- _Supplied data_:
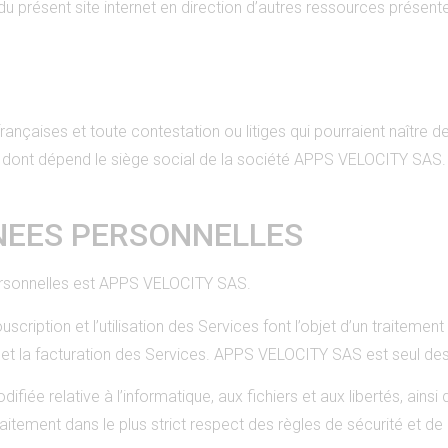
u présent site internet en direction d’autres ressources présent
rançaises et toute contestation ou litiges qui pourraient naître de 
 dont dépend le siège social de la société APPS VELOCITY SAS. 
NEES PERSONNELLES
ersonnelles est APPS VELOCITY SAS.
scription et l’utilisation des Services font l’objet d’un traitement
, et la facturation des Services. APPS VELOCITY SAS est seul des
fiée relative à l’informatique, aux fichiers et aux libertés, ain
 traitement dans le plus strict respect des règles de sécurité et de 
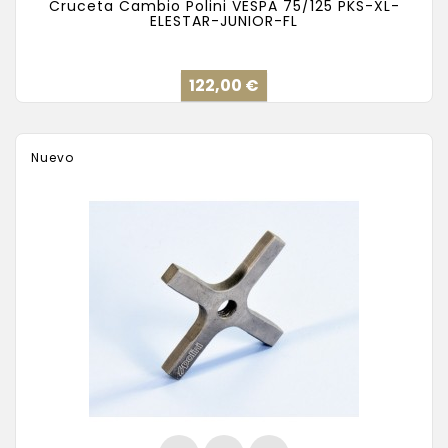
Cruceta Cambio Polini VESPA 75/125 PKS-XL-
ELESTAR-JUNIOR-FL
Precio
122,00 €
Nuevo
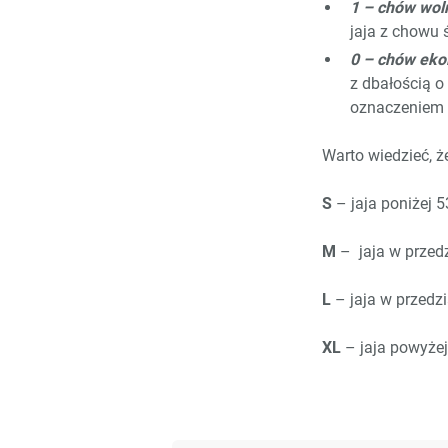
1 – chów wo
jaja z chowu 
0 – chów eko
z dbałością o
oznaczeniem 
Warto wiedzieć, ż
S
– jaja poniżej 5
M
– jaja w przedz
L
– jaja w przedzi
XL
– jaja powyżej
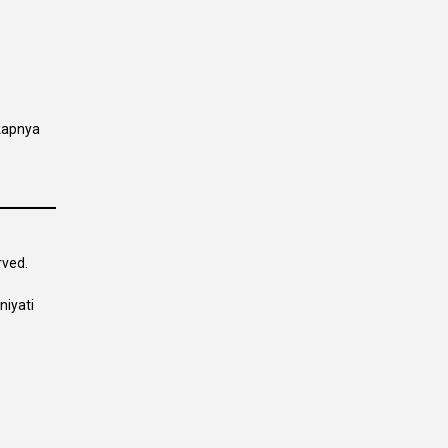
kapnya
rved.
niyati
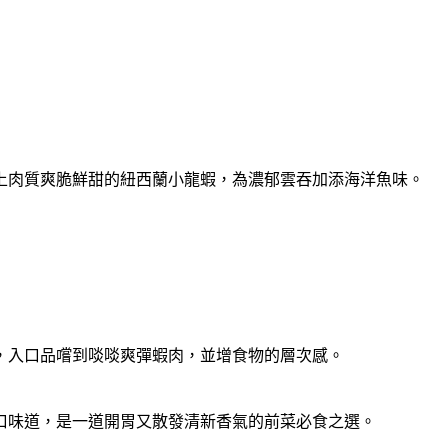
上肉質爽脆鮮甜的紐西蘭小龍蝦，
為濃郁雲吞加添海洋魚味。
，
入口品嚐到啖啖爽彈蝦肉，並增食物的層次感。
口味道，
是一道開胃又散發清新香氣的前菜必食之選。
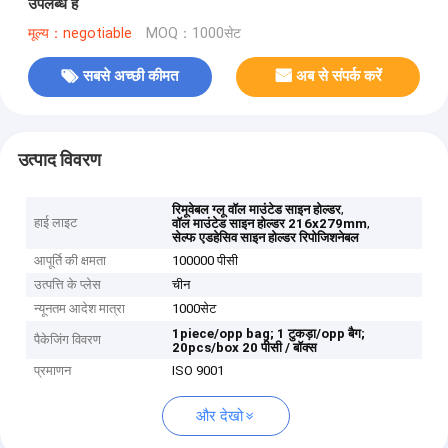
उपलब्ध है
मूल्य：negotiable
MOQ：1000सेट
सबसे अच्छी कीमत
अब से संपर्क करें
उत्पाद विवरण
,
रिमूवेबल ग्लू वॉल माउंटेड साइन होल्डर
हाई लाइट
,
वॉल माउंटेड साइन होल्डर 216x279mm
सेल्फ एडहेसिव साइन होल्डर रिपोजिशनेबल
आपूर्ति की क्षमता
100000 पीसी
उत्पत्ति के प्लेस
चीन
न्यूनतम आदेश मात्रा
1000सेट
1piece/opp bag;
1 टुकड़ा/opp बैग;
पैकेजिंग विवरण
20pcs/box
20 पीसी / बॉक्स
प्रमाणन
ISO 9001
और देखो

- _Your assignment_: Keep the pictures out of the copy and write out the data exactly as it stands.

- _Solution to this task_:
u présent site internet en direction d’autres ressources présent
rançaises et toute contestation ou litiges qui pourraient naître de 
 dont dépend le siège social de la société APPS VELOCITY SAS. 
NEES PERSONNELLES
ersonnelles est APPS VELOCITY SAS.
scription et l’utilisation des Services font l’objet d’un traitement
, et la facturation des Services. APPS VELOCITY SAS est seul des
fiée relative à l’informatique, aux fichiers et aux libertés, ain
 traitement dans le plus strict respect des règles de sécurité et de 
Cruceta Cambio Polini VESPA 75/125 PKS-XL-
ELESTAR-JUNIOR-FL
Precio
122,00 €
Nuevo
1 – chów wo
jaja z chowu 
0 – chów eko
z dbałością o
oznaczeniem 
Warto wiedzieć, ż
S
– jaja poniżej 5
M
– jaja w przedz
L
– jaja w przedzi
XL
– jaja powyżej
kapnya
rved.
niyati
上肉質爽脆鮮甜的紐西蘭小龍蝦，
為濃郁雲吞加添海洋魚味。
，
入口品嚐到啖啖爽彈蝦肉，並增食物的層次感。
口味道，
是一道開胃又散發清新香氣的前菜必食之選。
उपलब्ध है
मूल्य：negotiable
MOQ：1000सेट
सबसे अच्छी कीमत
अब से संपर्क करें
उत्पाद विवरण
,
रिमूवेबल ग्लू वॉल माउंटेड साइन होल्डर
हाई लाइट
,
वॉल माउंटेड साइन होल्डर 216x279mm
सेल्फ एडहेसिव साइन होल्डर रिपोजिशनेबल
आपूर्ति की क्षमता
100000 पीसी
उत्पत्ति के प्लेस
चीन
न्यूनतम आदेश मात्रा
1000सेट
1piece/opp bag;
1 टुकड़ा/opp बैग;
पैकेजिंग विवरण
20pcs/box
20 पीसी / बॉक्स
प्रमाणन
ISO 9001
और देखो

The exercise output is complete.